Community water fluoridation has been recognized as one of 10 great public health achievements of the 20th century (CDC 1999) and providing water with a fluoride concentration consistently close to the optimal fluoride concentration throughout the year is key for prevention of tooth decay (CDC 2013a, CDC 2013b, ASTDD 2015). The Water Fluoridation Reporting System (WFRS), hosted by the Centers for Disease Control and Prevention (CDC), records state-established optimal fluoride concentration and control range for adjusted systems in all states, and monthly average fluoride concentration for adjusted systems in 34 states. CDC, the American Association of State and Territorial Dental Directors (ASTDD) and the American Dental Association (ADA) use data from WFRS to recognize individual adjusted systems and state fluoridation programs with fluoridation quality awards.

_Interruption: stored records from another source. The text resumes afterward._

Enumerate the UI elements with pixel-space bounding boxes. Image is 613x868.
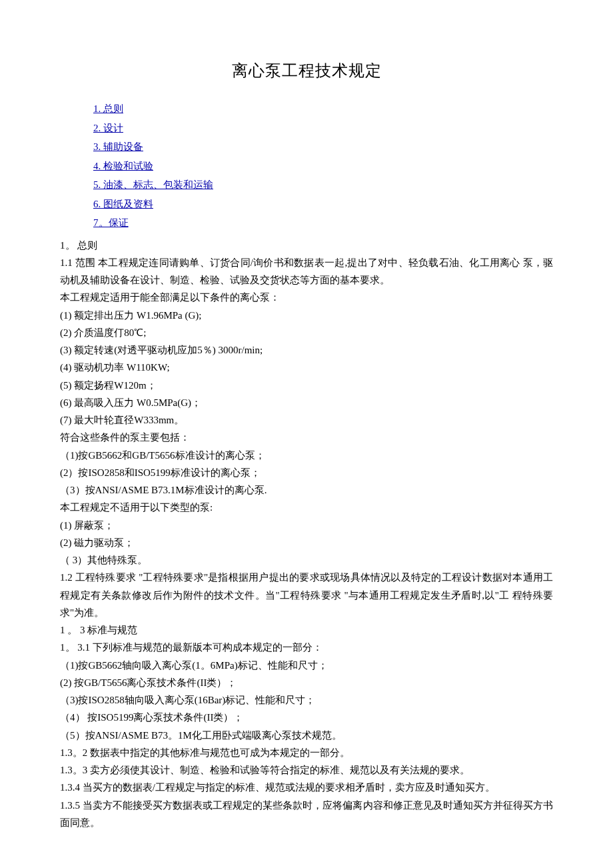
- section-1-heading: 1。 总则: [60, 237, 553, 254]
- section-1-2: 1.2 工程特殊要求 "工程特殊要求"是指根据用户提出的要求或现场具体情况以及特…: [60, 569, 553, 621]
- exclude-1: (1) 屏蔽泵；: [60, 517, 553, 534]
- section-1-3-heading: 1 。 3 标准与规范: [60, 621, 553, 639]
- section-1-3-3: 1.3。3 卖方必须使其设计、制造、检验和试验等符合指定的标准、规范以及有关法规…: [60, 761, 553, 779]
- include-2: (2）按ISO2858和ISO5199标准设计的离心泵；: [60, 464, 553, 481]
- condition-7: (7) 最大叶轮直径W333mm。: [60, 411, 553, 429]
- toc-item-7[interactable]: 7。保证: [93, 213, 553, 233]
- include-intro: 符合这些条件的泵主要包括：: [60, 429, 553, 446]
- exclude-intro: 本工程规定不适用于以下类型的泵:: [60, 499, 553, 516]
- document-page: 离心泵工程技术规定 1. 总则 2. 设计 3. 辅助设备 4. 检验和试验 5…: [0, 0, 613, 868]
- section-1-1: 1.1 范围 本工程规定连同请购单、订货合同/询价书和数据表一起,提出了对中、轻…: [60, 254, 553, 289]
- standard-2: (2) 按GB/T5656离心泵技术条件(II类）；: [60, 674, 553, 691]
- scope-intro: 本工程规定适用于能全部满足以下条件的离心泵：: [60, 289, 553, 306]
- condition-4: (4) 驱动机功率 W110KW;: [60, 359, 553, 376]
- section-1-3-5: 1.3.5 当卖方不能接受买方数据表或工程规定的某些条款时，应将偏离内容和修正意…: [60, 797, 553, 832]
- standard-5: （5）按ANSI/ASME B73。1M化工用卧式端吸离心泵技术规范。: [60, 727, 553, 744]
- section-1-3-4: 1.3.4 当买方的数据表/工程规定与指定的标准、规范或法规的要求相矛盾时，卖方…: [60, 779, 553, 796]
- standard-3: （3)按ISO2858轴向吸入离心泵(16Bar)标记、性能和尺寸；: [60, 691, 553, 709]
- section-1-3-2: 1.3。2 数据表中指定的其他标准与规范也可成为本规定的一部分。: [60, 744, 553, 761]
- toc-item-1[interactable]: 1. 总则: [93, 99, 553, 119]
- condition-6: (6) 最高吸入压力 W0.5MPa(G)；: [60, 394, 553, 411]
- toc-item-2[interactable]: 2. 设计: [93, 119, 553, 138]
- condition-3: (3) 额定转速(对透平驱动机应加5％) 3000r/min;: [60, 341, 553, 359]
- exclude-2: (2) 磁力驱动泵；: [60, 534, 553, 551]
- toc-item-6[interactable]: 6. 图纸及资料: [93, 195, 553, 214]
- include-1: （1)按GB5662和GB/T5656标准设计的离心泵；: [60, 447, 553, 464]
- exclude-3: （ 3）其他特殊泵。: [60, 551, 553, 569]
- standard-1: （1)按GB5662轴向吸入离心泵(1。6MPa)标记、性能和尺寸；: [60, 657, 553, 674]
- toc-item-4[interactable]: 4. 检验和试验: [93, 157, 553, 176]
- standard-4: （4） 按ISO5199离心泵技术条件(II类）；: [60, 709, 553, 726]
- document-body: 1。 总则 1.1 范围 本工程规定连同请购单、订货合同/询价书和数据表一起,提…: [60, 237, 553, 832]
- condition-5: (5) 额定扬程W120m；: [60, 377, 553, 394]
- include-3: （3）按ANSI/ASME B73.1M标准设计的离心泵.: [60, 481, 553, 499]
- document-title: 离心泵工程技术规定: [60, 57, 553, 85]
- condition-1: (1) 额定排出压力 W1.96MPa (G);: [60, 307, 553, 324]
- section-1-3-1-heading: 1。 3.1 下列标准与规范的最新版本可构成本规定的一部分：: [60, 639, 553, 656]
- toc-item-5[interactable]: 5. 油漆、标志、包装和运输: [93, 175, 553, 195]
- condition-2: (2) 介质温度仃80℃;: [60, 324, 553, 341]
- table-of-contents: 1. 总则 2. 设计 3. 辅助设备 4. 检验和试验 5. 油漆、标志、包装…: [93, 99, 553, 233]
- toc-item-3[interactable]: 3. 辅助设备: [93, 137, 553, 157]
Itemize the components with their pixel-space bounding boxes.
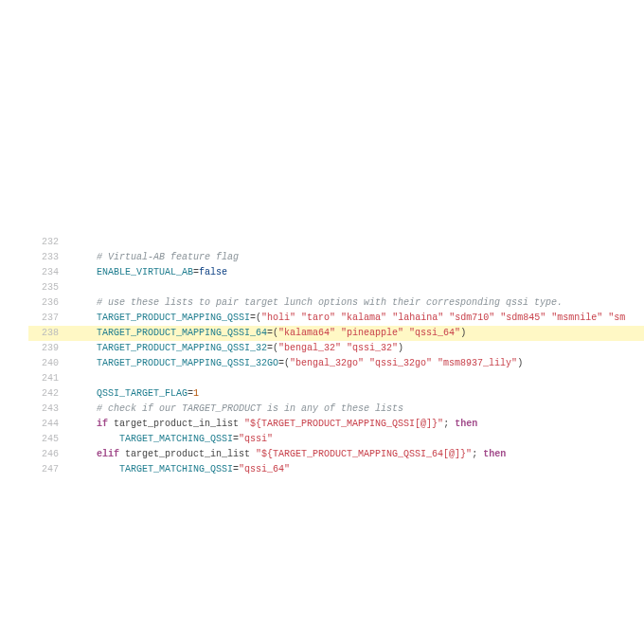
token-str: "qssi_32go" [369, 358, 432, 368]
code-line: 232 [28, 235, 644, 250]
token-var: TARGET_MATCHING_QSSI [119, 464, 233, 474]
line-content: TARGET_PRODUCT_MAPPING_QSSI_32=("bengal_… [70, 341, 403, 356]
line-content: QSSI_TARGET_FLAG=1 [70, 386, 199, 402]
code-line: 243# check if our TARGET_PRODUCT is in a… [28, 402, 644, 417]
line-content: TARGET_PRODUCT_MAPPING_QSSI=("holi" "tar… [70, 311, 625, 326]
token-str: "holi" [261, 313, 295, 323]
token-str: "bengal_32" [278, 343, 341, 353]
code-line: 246elif target_product_in_list "${TARGET… [28, 447, 644, 462]
line-content: elif target_product_in_list "${TARGET_PR… [70, 447, 506, 462]
code-line: 239TARGET_PRODUCT_MAPPING_QSSI_32=("beng… [28, 341, 644, 356]
line-content: TARGET_PRODUCT_MAPPING_QSSI_64=("kalama6… [70, 326, 466, 341]
token-punct: =( [267, 343, 278, 353]
line-number: 233 [28, 250, 70, 265]
token-str: "qssi_64" [409, 328, 460, 338]
line-content: # check if our TARGET_PRODUCT is in any … [70, 402, 403, 417]
line-number: 236 [28, 295, 70, 311]
token-punct: ; [472, 449, 483, 459]
line-number: 247 [28, 462, 70, 477]
token-str: "msm8937_lily" [438, 358, 517, 368]
token-punct: ) [398, 343, 403, 353]
token-str: "sdm710" [449, 313, 494, 323]
token-str: "lahaina" [392, 313, 443, 323]
token-var: TARGET_MATCHING_QSSI [119, 434, 233, 444]
line-number: 235 [28, 280, 70, 295]
token-punct: =( [250, 313, 261, 323]
token-str: "pineapple" [341, 328, 403, 338]
token-fn: target_product_in_list [125, 449, 250, 459]
token-punct: ; [443, 419, 455, 429]
line-content: ENABLE_VIRTUAL_AB=false [70, 265, 227, 280]
token-str: "msmnile" [551, 313, 602, 323]
line-number: 245 [28, 432, 70, 447]
line-number: 243 [28, 402, 70, 417]
code-block: 232233# Virtual-AB feature flag234ENABLE… [28, 235, 644, 477]
line-number: 246 [28, 447, 70, 462]
token-comment: # check if our TARGET_PRODUCT is in any … [97, 403, 403, 414]
line-content: # use these lists to pair target lunch o… [70, 295, 563, 311]
line-content: TARGET_MATCHING_QSSI="qssi_64" [70, 462, 290, 477]
token-str: "sdm845" [500, 313, 546, 323]
token-punct: ) [460, 328, 466, 338]
line-number: 238 [28, 326, 70, 341]
token-kw: if [97, 419, 108, 429]
token-comment: # Virtual-AB feature flag [97, 252, 239, 262]
code-line: 235 [28, 280, 644, 295]
line-content: TARGET_MATCHING_QSSI="qssi" [70, 432, 273, 447]
token-str: "bengal_32go" [290, 358, 364, 368]
token-punct: =( [267, 328, 278, 338]
token-str: "sm [608, 313, 625, 323]
token-str: "${TARGET_PRODUCT_MAPPING_QSSI[@]}" [244, 419, 443, 429]
token-str: "taro" [301, 313, 335, 323]
code-line: 244if target_product_in_list "${TARGET_P… [28, 417, 644, 432]
code-line: 247TARGET_MATCHING_QSSI="qssi_64" [28, 462, 644, 477]
token-str: "qssi" [239, 434, 273, 444]
line-number: 237 [28, 311, 70, 326]
code-line: 242QSSI_TARGET_FLAG=1 [28, 386, 644, 402]
line-content: TARGET_PRODUCT_MAPPING_QSSI_32GO=("benga… [70, 356, 523, 371]
line-number: 242 [28, 386, 70, 402]
code-line: 233# Virtual-AB feature flag [28, 250, 644, 265]
token-punct: =( [278, 358, 290, 368]
token-var: ENABLE_VIRTUAL_AB [97, 267, 193, 277]
code-line: 237TARGET_PRODUCT_MAPPING_QSSI=("holi" "… [28, 311, 644, 326]
token-var: TARGET_PRODUCT_MAPPING_QSSI [97, 313, 250, 323]
code-line: 238TARGET_PRODUCT_MAPPING_QSSI_64=("kala… [28, 326, 644, 341]
token-var: TARGET_PRODUCT_MAPPING_QSSI_32 [97, 343, 267, 353]
token-str: "qssi_64" [239, 464, 290, 474]
token-str: "kalama" [341, 313, 386, 323]
line-content: if target_product_in_list "${TARGET_PROD… [70, 417, 477, 432]
token-fn: target_product_in_list [114, 419, 239, 429]
line-number: 241 [28, 371, 70, 386]
token-num: 1 [193, 388, 199, 399]
token-bool: false [199, 267, 227, 277]
code-line: 236# use these lists to pair target lunc… [28, 295, 644, 311]
code-line: 240TARGET_PRODUCT_MAPPING_QSSI_32GO=("be… [28, 356, 644, 371]
token-comment: # use these lists to pair target lunch o… [97, 297, 563, 308]
line-number: 234 [28, 265, 70, 280]
line-number: 239 [28, 341, 70, 356]
token-kw: elif [97, 449, 119, 459]
line-number: 240 [28, 356, 70, 371]
token-kw: then [455, 419, 477, 429]
line-number: 244 [28, 417, 70, 432]
code-line: 234ENABLE_VIRTUAL_AB=false [28, 265, 644, 280]
code-line: 241 [28, 371, 644, 386]
token-var: QSSI_TARGET_FLAG [97, 388, 188, 399]
code-line: 245TARGET_MATCHING_QSSI="qssi" [28, 432, 644, 447]
token-punct: ) [517, 358, 523, 368]
token-var: TARGET_PRODUCT_MAPPING_QSSI_32GO [97, 358, 278, 368]
token-var: TARGET_PRODUCT_MAPPING_QSSI_64 [97, 328, 267, 338]
token-str: "kalama64" [278, 328, 335, 338]
line-number: 232 [28, 235, 70, 250]
token-str: "${TARGET_PRODUCT_MAPPING_QSSI_64[@]}" [256, 449, 472, 459]
token-str: "qssi_32" [347, 343, 398, 353]
token-kw: then [483, 449, 506, 459]
line-content: # Virtual-AB feature flag [70, 250, 239, 265]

These awards are based in part on the number of months (twelve months for the adjusted system award, and nine months for the state fluoridation programs) that average fluoride concentration is within the recommended or state-established control range around the optimal fluoride concentration. The recommended fluoride concentration and control range do not differ by the volume of water produced nor size of population served, however, a few authors have suggested that these factors may be important to consider in establishing a control range (Kuthy et al. 1985, Lalumandier et al. 2001, Teefy 2013). With publication of the updated recommendation for a single optimal fluoride concentration of 0.7 mg/L across the US, regardless of outdoor temperature, data to inform choice of an appropriate control range need to be considered.
Studies published prior to the 1962 recommendation reported an association between children’s water intake and outdoor temperature, however, more recent studies have not found outdoor temperature to be an important explanatory factor of children’s water intake (Beltrán-Aguilar et al. 2015). Reviews of evidence still find that community water fluoridation provides additional reductions in tooth decay although other sources of fluoride such as fluoride toothpastes and mouth rinses have become widely available since water fluoridation was first introduced (Community Preventive Services Task Force 2013), is cost saving for communities of ≥1,000 population (costs less than the economic benefit) and savings increase with the size of the community population (Ran & Chattopadhyay 2016). The increase in these other sources of fluoride has been accompanied by an overall increase in the prevalence of dental fluorosis, a range of visible changes in the appearance of tooth enamel that can occur only in children while teeth are developing under the gums (Aoba & Fejerskov 2002). Most dental fluorosis in the United States is the very mild or mild form which appears as barely visible white lacy marking or spots on the enamel of teeth (Beltrán-Aguilar et al. 2010, NIDCR 1989). Dental fluorosis can only occur in children while teeth are developing under the gums (Aoba & Feyerskov 2002). The now-recommended optimal fluoride concentration of 0.7 mg/L will maintain water fluoridation’s protective benefits of preventing tooth decay while limiting the risk of dental fluorosis (PHS 2015).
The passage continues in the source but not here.